Deputy Speaker, the ACDP is aware that a significant number of South Africans are concerned that the Civil Union Amendment Bill is part of a broader agenda that intends placing churches and religious institutions under pressure, to conduct civil unions in their places of worship.

More and more court cases are being used to harass religious bodies on this issue and there is a huge suspicion that section 5 which presently protects marriage officers of religious organisations will be targeted next. Legislation should not be used to override people’s religious beliefs or consciences.

Our Constitution protects freedom of conscience, religion and belief, and the Members of Parliament have a duty to see that people are not compelled to act against their conscience in the cost of their work, and that they are not discriminated against on these grounds. In the words of Family Action SA: “No one should be forced to accept a moral wrong, participate in it or serve as an accomplice.”

In the Constitutional court case of Christian Education SA versus Minister of Education, Justice Sachs confirmed that:

The right to freedom of religion goes beyond protecting the inviolability of the individual conscience. For many believers, their relationship with God is central to all their activities.

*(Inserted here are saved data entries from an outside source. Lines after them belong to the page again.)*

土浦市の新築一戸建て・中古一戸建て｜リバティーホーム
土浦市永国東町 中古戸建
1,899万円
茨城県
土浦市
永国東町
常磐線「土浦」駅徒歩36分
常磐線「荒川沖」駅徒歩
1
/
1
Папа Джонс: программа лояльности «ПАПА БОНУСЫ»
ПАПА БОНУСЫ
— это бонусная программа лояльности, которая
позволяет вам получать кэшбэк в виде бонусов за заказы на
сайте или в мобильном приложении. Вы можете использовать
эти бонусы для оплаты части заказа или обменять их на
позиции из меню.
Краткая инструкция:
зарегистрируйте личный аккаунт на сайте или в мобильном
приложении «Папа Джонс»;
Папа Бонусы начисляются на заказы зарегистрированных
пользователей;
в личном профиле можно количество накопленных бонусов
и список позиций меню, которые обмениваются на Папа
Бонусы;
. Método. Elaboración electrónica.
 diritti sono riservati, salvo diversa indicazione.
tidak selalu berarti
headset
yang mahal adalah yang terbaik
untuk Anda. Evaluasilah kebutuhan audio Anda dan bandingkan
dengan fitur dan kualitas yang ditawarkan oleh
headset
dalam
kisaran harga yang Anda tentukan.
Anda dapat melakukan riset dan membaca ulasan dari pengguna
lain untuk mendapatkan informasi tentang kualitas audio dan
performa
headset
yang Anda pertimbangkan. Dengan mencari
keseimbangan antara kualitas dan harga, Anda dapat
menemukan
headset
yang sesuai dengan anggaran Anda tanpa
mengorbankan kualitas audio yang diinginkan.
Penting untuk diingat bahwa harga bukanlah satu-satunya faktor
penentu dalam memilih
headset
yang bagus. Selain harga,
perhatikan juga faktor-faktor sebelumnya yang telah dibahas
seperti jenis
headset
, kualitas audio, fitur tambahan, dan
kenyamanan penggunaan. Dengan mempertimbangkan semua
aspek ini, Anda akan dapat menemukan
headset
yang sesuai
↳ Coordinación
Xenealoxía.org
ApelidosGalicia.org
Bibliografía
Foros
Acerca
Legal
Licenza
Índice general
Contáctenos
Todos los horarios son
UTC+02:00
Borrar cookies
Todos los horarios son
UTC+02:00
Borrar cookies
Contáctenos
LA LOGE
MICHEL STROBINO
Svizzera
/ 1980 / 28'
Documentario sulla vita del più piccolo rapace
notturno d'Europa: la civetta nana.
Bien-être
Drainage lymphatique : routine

This obviously includes their work activities. Therefore, state marriage officers do not leave their scriptural convictions at home when they go to work in the mornings, but they take it with them into their workplace, where it informs them the way in which they should do their work.

Section 15 of the Constitution guarantees the right to freedom of religion, including the right to live out one’s beliefs to everyone, including employees of the state. The conscience objection in clause 6 of the Civil Union Act which this Bill seeks to abolish is not a legal blunder or a relic of a discriminatory past.

This clause was specifically inserted by this Parliament at the time when the Civil Union Act which legalises same sex marriages in the first place, was adopted, with the specific view of protecting the fundamental right to religious freedom of those state marriage officers who find themselves, because of their religious beliefs, unable to solemnise a same sex marriage.

This was in keeping with the statement by Justice Sachs again in Minister of Home Affairs versus Fourie, that:

The principle of reasonable accommodation could be applied by the state to ensure that civil marriage officers who has sincere religious objections to officiating same sex marriages would not themselves be obliged to do so if it resulted in the violation of their conscience.

The ACDP will therefore not support this Bill that would force people to undermine their consciences.